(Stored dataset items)

□ □ □ □ □ □ □

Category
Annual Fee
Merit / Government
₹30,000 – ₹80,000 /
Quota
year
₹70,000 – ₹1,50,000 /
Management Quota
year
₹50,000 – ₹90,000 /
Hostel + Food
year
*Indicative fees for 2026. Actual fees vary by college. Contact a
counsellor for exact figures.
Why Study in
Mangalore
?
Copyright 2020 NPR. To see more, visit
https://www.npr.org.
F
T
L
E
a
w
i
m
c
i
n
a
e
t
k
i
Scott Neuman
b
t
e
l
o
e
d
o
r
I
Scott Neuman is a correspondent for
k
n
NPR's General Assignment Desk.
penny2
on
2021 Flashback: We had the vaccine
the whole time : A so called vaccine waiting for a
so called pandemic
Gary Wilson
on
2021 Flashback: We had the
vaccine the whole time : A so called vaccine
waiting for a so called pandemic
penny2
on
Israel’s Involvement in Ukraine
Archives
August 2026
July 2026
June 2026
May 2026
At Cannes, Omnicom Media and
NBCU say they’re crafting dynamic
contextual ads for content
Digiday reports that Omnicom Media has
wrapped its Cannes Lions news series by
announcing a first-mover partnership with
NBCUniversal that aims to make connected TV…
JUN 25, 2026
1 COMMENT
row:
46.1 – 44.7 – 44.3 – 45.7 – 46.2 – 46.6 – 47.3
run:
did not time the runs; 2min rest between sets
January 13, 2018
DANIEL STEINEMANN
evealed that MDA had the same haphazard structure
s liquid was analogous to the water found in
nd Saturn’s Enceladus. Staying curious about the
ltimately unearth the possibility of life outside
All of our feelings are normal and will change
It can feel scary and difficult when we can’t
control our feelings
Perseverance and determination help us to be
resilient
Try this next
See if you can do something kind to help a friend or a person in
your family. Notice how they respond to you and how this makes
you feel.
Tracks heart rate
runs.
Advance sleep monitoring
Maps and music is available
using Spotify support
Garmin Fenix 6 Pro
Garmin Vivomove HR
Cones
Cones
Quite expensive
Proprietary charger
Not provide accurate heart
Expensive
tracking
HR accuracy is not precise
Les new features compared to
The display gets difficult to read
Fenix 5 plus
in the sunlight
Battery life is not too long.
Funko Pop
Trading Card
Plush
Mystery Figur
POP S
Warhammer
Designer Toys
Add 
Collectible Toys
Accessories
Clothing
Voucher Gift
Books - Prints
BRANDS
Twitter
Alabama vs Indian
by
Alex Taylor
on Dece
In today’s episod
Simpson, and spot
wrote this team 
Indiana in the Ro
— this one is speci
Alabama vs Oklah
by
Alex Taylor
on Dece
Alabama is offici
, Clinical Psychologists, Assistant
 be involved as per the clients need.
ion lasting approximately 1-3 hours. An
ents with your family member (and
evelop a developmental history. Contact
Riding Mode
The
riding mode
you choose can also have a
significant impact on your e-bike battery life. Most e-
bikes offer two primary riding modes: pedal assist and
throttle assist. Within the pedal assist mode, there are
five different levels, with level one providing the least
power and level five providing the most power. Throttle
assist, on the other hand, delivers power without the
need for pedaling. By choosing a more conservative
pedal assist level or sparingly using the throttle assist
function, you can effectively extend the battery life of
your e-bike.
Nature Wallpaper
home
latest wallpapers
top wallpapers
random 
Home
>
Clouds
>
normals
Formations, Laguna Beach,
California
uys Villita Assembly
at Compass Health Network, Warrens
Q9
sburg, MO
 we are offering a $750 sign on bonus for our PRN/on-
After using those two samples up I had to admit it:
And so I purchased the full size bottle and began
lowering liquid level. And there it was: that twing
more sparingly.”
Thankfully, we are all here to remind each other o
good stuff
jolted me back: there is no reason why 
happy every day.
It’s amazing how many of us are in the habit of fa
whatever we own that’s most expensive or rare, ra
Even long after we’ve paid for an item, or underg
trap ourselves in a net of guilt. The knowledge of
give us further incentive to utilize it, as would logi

□ □ □ □ □ □ □

• _EXERCISE OBJECTIVE_
Of the lines above, copy each that contains "family".

• _RESULT BELOW_
your family. Notice how they respond to you and how this makes
ents with your family member (and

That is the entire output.